Now, lets get our hands dirty! :)

To set the stage, have a look at the old OnResult callback used when chunking results out of ClickHouse:

// msgtable.go
err = client.Do(ctx, ch.Query{
  Body:   fmt.Sprintf(qSpec, tableName),
  Result: results,
  OnResult: func(ctx context.Context, block proto.Block) error {

    mcs.Length += block.Rows
    for _, col := range results {
      switch col.Name {
      case "ts":
        mcs.Timestamps = append(mcs.Timestamps, fl.Dt64Values(col.Data)...)
      // ... more cols
      }
      col.Data.Reset()
    }

    return mcs.CheckLen()
  },
})

Each element of results holds a block of query results for a particular column. We identify each by name and copy the block into the output struct, mcs. Ok, not too terrible.

Taking a closer look at the Dt64Values helper:

// funlite.go
func Dt64Values(cr proto.ColResult) (vals []time.Time) {
  ca, ok := cr.(*proto.ColDateTime64)
  if !ok {
    return
  }

  vals = make([]time.Time, ca.Rows())
  for i := 0; i < ca.Rows(); i++ {
    vals[i] = ca.Row(i)
  }
  return
}

It pulls data from the result column and returns it in an appropriately typed slice.

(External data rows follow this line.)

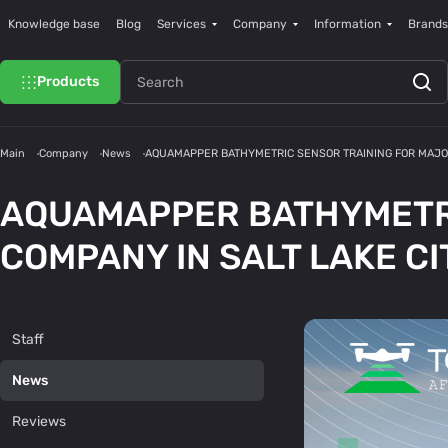
Knowledge base
Blog
Services
Company
Information
Brands
Products
Main
Company
News
AQUAMAPPER BATHYMETRIC SENSOR TRAINING FOR MAJOR
AQUAMAPPER BATHYMETRI
COMPANY IN SALT LAKE CI
Staff
News
Reviews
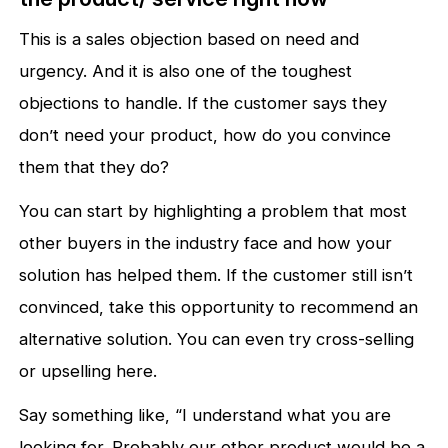
This is a sales objection based on need and
urgency. And it is also one of the toughest
objections to handle. If the customer says they
don’t need your product, how do you convince
them that they do?
You can start by highlighting a problem that most
other buyers in the industry face and how your
solution has helped them. If the customer still isn’t
convinced, take this opportunity to recommend an
alternative solution. You can even try cross-selling
or upselling here.
Say something like, “I understand what you are
looking for. Probably our other product would be a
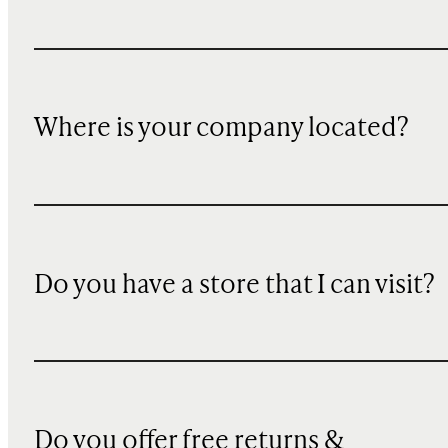
Where is your company located?
Do you have a store that I can visit?
Do you offer free returns &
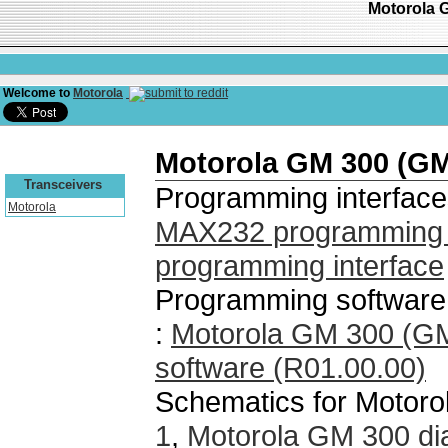
Motorola 
Welcome to
Motorola
Motorola GM 300 (G
Transceivers
Programming interface
Motorola
MAX232 programming i
programming interface
Programming software
:
Motorola GM 300 (G
software (R01.00.00)
Schematics for Motor
1
,
Motorola GM 300 di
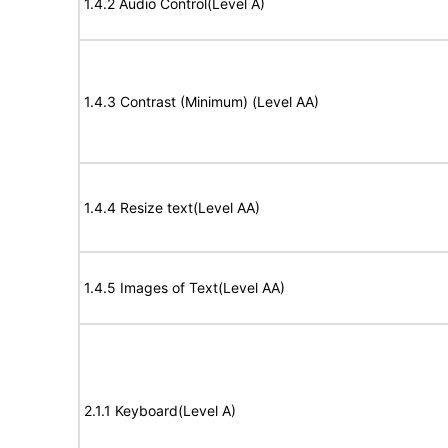
1.4.2 Audio Control(Level A)
1.4.3 Contrast (Minimum) (Level AA)
1.4.4 Resize text(Level AA)
1.4.5 Images of Text(Level AA)
2.1.1 Keyboard(Level A)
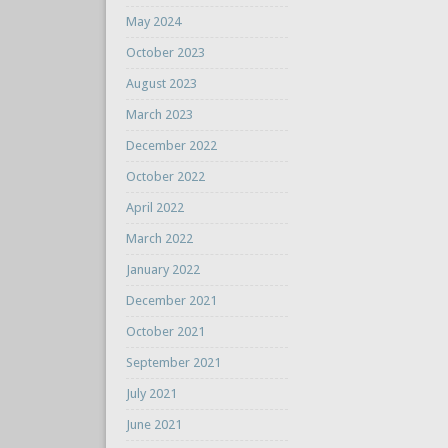
May 2024
October 2023
August 2023
March 2023
December 2022
October 2022
April 2022
March 2022
January 2022
December 2021
October 2021
September 2021
July 2021
June 2021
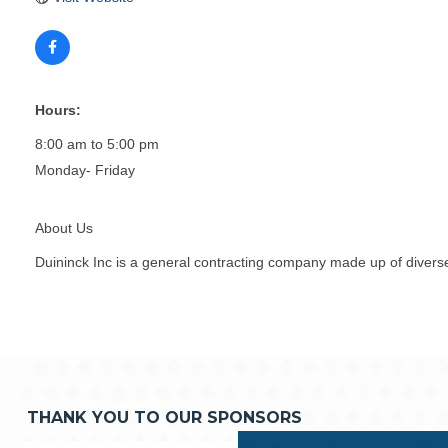
Hours:
8:00 am to 5:00 pm
Monday- Friday
About Us
Duininck Inc is a general contracting company made up of diverse
THANK YOU TO OUR SPONSORS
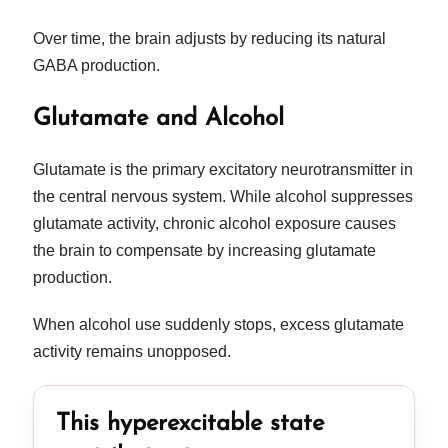
Over time, the brain adjusts by reducing its natural
GABA production.
Glutamate and Alcohol
Glutamate is the primary excitatory neurotransmitter in
the central nervous system. While alcohol suppresses
glutamate activity, chronic alcohol exposure causes
the brain to compensate by increasing glutamate
production.
When alcohol use suddenly stops, excess glutamate
activity remains unopposed.
This hyperexcitable state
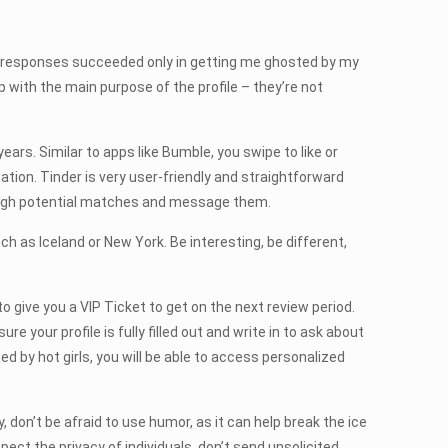
ts responses succeeded only in getting me ghosted by my
p with the main purpose of the profile – they’re not
years. Similar to apps like Bumble, you swipe to like or
ation. Tinder is very user-friendly and straightforward
hrough potential matches and message them.
uch as Iceland or New York. Be interesting, be different,
 give you a VIP Ticket to get on the next review period.
 your profile is fully filled out and write in to ask about
ed by hot girls, you will be able to access personalized
 don’t be afraid to use humor, as it can help break the ice
ct the privacy of individuals, don’t send unsolicited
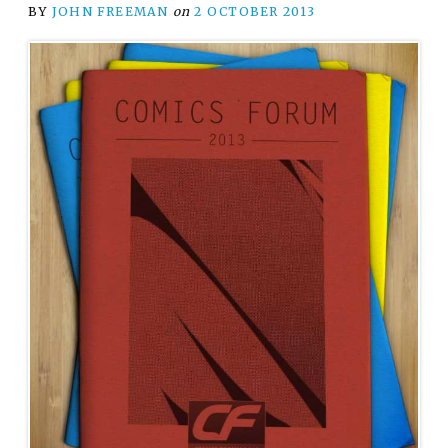
BY
JOHN FREEMAN
on
2 OCTOBER 2013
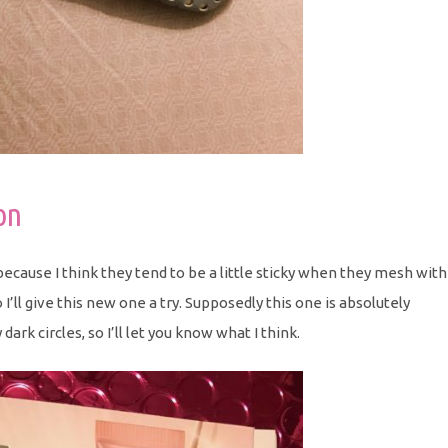
on
ecause I think they tend to be a little sticky when they mesh with
’ll give this new one a try. Supposedly this one is absolutely
dark circles, so I’ll let you know what I think.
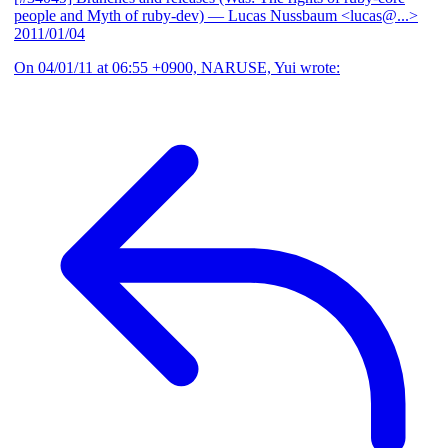
people and Myth of ruby-dev)
— Lucas Nussbaum <lucas@...>
2011/01/04
On 04/01/11 at 06:55 +0900, NARUSE, Yui wrote:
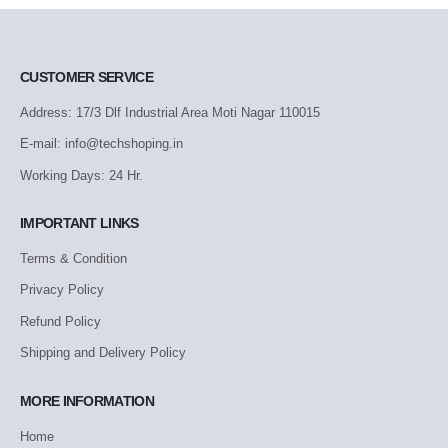
CUSTOMER SERVICE
Address: 17/3 Dlf Industrial Area Moti Nagar 110015
E-mail: info@techshoping.in
Working Days: 24 Hr.
IMPORTANT LINKS
Terms & Condition
Privacy Policy
Refund Policy
Shipping and Delivery Policy
MORE INFORMATION
Home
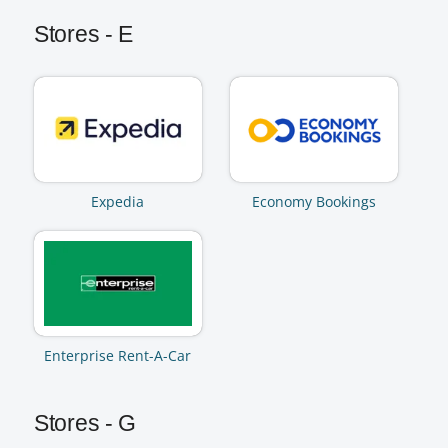
Stores - E
Expedia
Economy Bookings
Enterprise Rent-A-Car
Stores - G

Oh, we'll need one of these for each type, not so good : (

And we build a slice here only to append to the slice we really want after returning : /

Eventually, wandering the voluminous and sparsely documented halls of ch-go, I had all the helpers looking more or less the same as above. They call Rows() for length and Row() for data, varying in the type asserted and the type returned.

Feels like something a generic could help with .. ?

Generic, Round One #

Generics let us define an interface like:

type Rower[T any] interface {
  Rows() int
  Row(i int) T
}

Which says, roughly, a Rower, of some type, is that which implements:

With Rower we can write a helper like:

func Append[T any](slice *[]T, rr Rower[T]) {

  for i := 0; i < rr.Rows(); i++ {
    *slice = append(*slice, rr.Row(i))
  }
}

Which says, roughly, for a slice of some type, and a rower of the same type, append row values to slice.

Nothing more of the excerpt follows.